Я снова пристукнул ладонью по столу, укоризненно покачал головой, и несдержанный Саранчук завертелся на стуле, покосился на дверь, постучал себя по лбу костяшками пальцев и виновато развел руками.
– За восемь лет в стране сменилось шесть генеральных прокуроров, не так ли? Фамилии перечислять? Сами знаете? Всех попросили под предлогом ненадлежащей борьбы с преступностью. А что на выходе? Кого ни назначат, а с преступностью хуже и хуже. Выдали каждому прокурору по пистолету – это как? Вон у меня ТТ, в сейфе лежит…

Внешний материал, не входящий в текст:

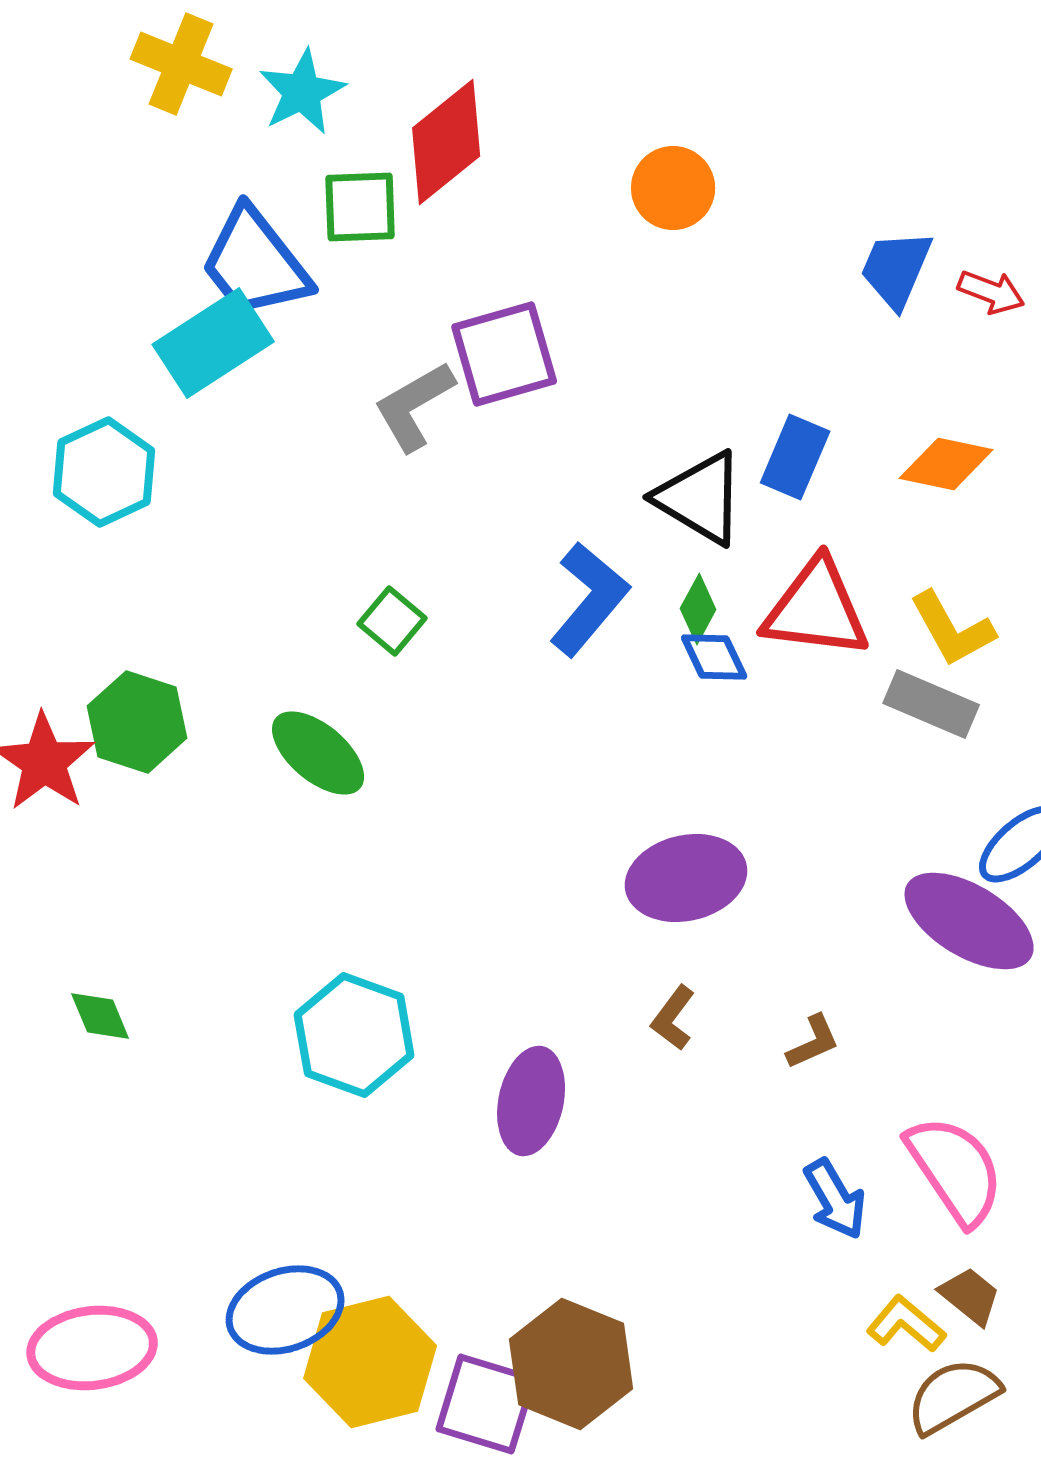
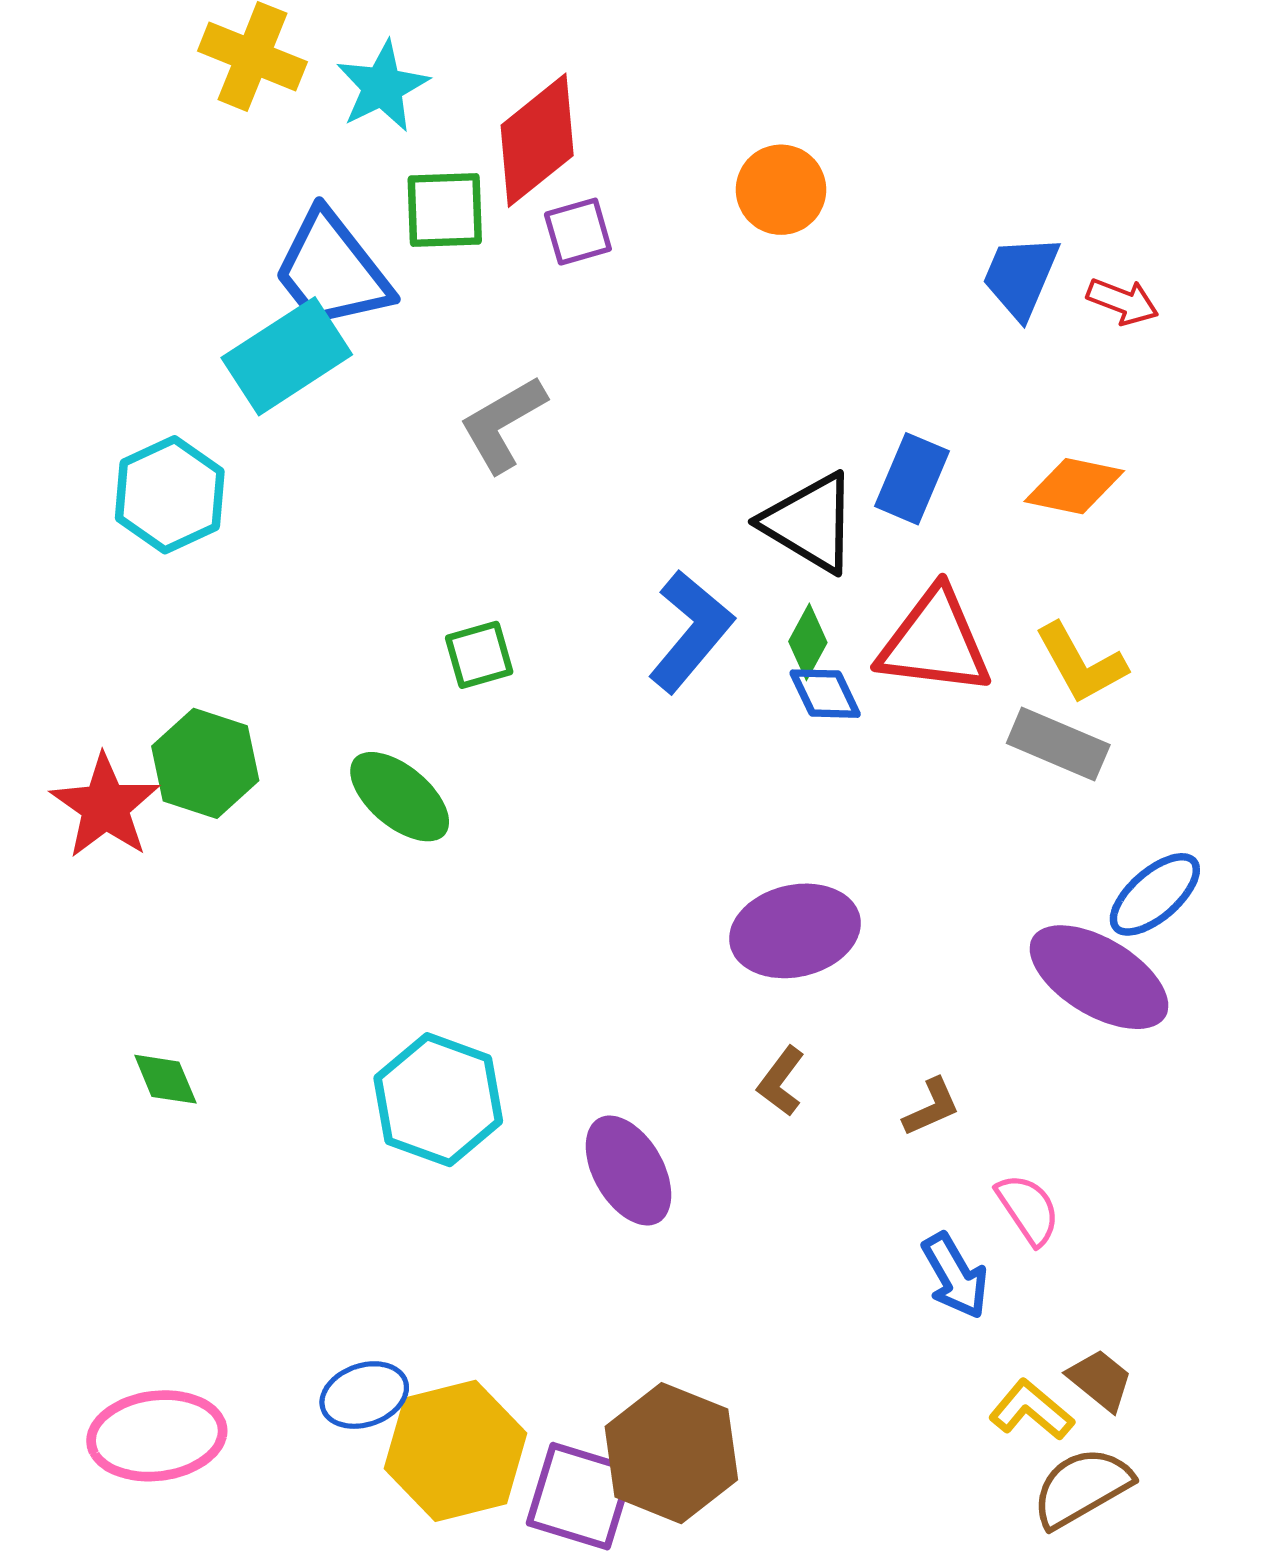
purple square: (504, 354) -> (578, 232), moved, size x0.6
green square: (392, 621) -> (479, 655), turned 34
purple ellipse: (531, 1101) -> (628, 1171), turned -42
pink semicircle: (955, 1170) -> (1028, 1209), moved, size x0.6
blue ellipse: (285, 1310) -> (364, 1395), size x0.7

– Так это из-за того, что в Армении какого-то прокурора застрелили, – нерешительно предположил Саранчук.
– Свой же и застрелил, незаконно уволенный. Но причина другая.
– Какая причина? Народ вроде как доволен. Освободился народ…
– Народ – это кто? Народ – разнородная масса и, как правило, инертная и неповоротливая. Народ – конформист. А заговоры и перевороты – это кучка корыстолюбивых мерзавцев, другая кучка всякий раз выныривает, едва что-то замутится, чтобы поорать, пограбить, поубивать, третья ждет не дождется, чтобы пристроиться и нагреть руки на мятеже. И все кричат: народ, народ! А народ – помните, как у Пушкина? – народ безмолвствует. – Тут я увидел, что у Саранчука снова стали дергаться и закатываться зрачки и счел за лучшее добавить: – Но посмотрим, что дальше будет. Мало ли на свете чудес…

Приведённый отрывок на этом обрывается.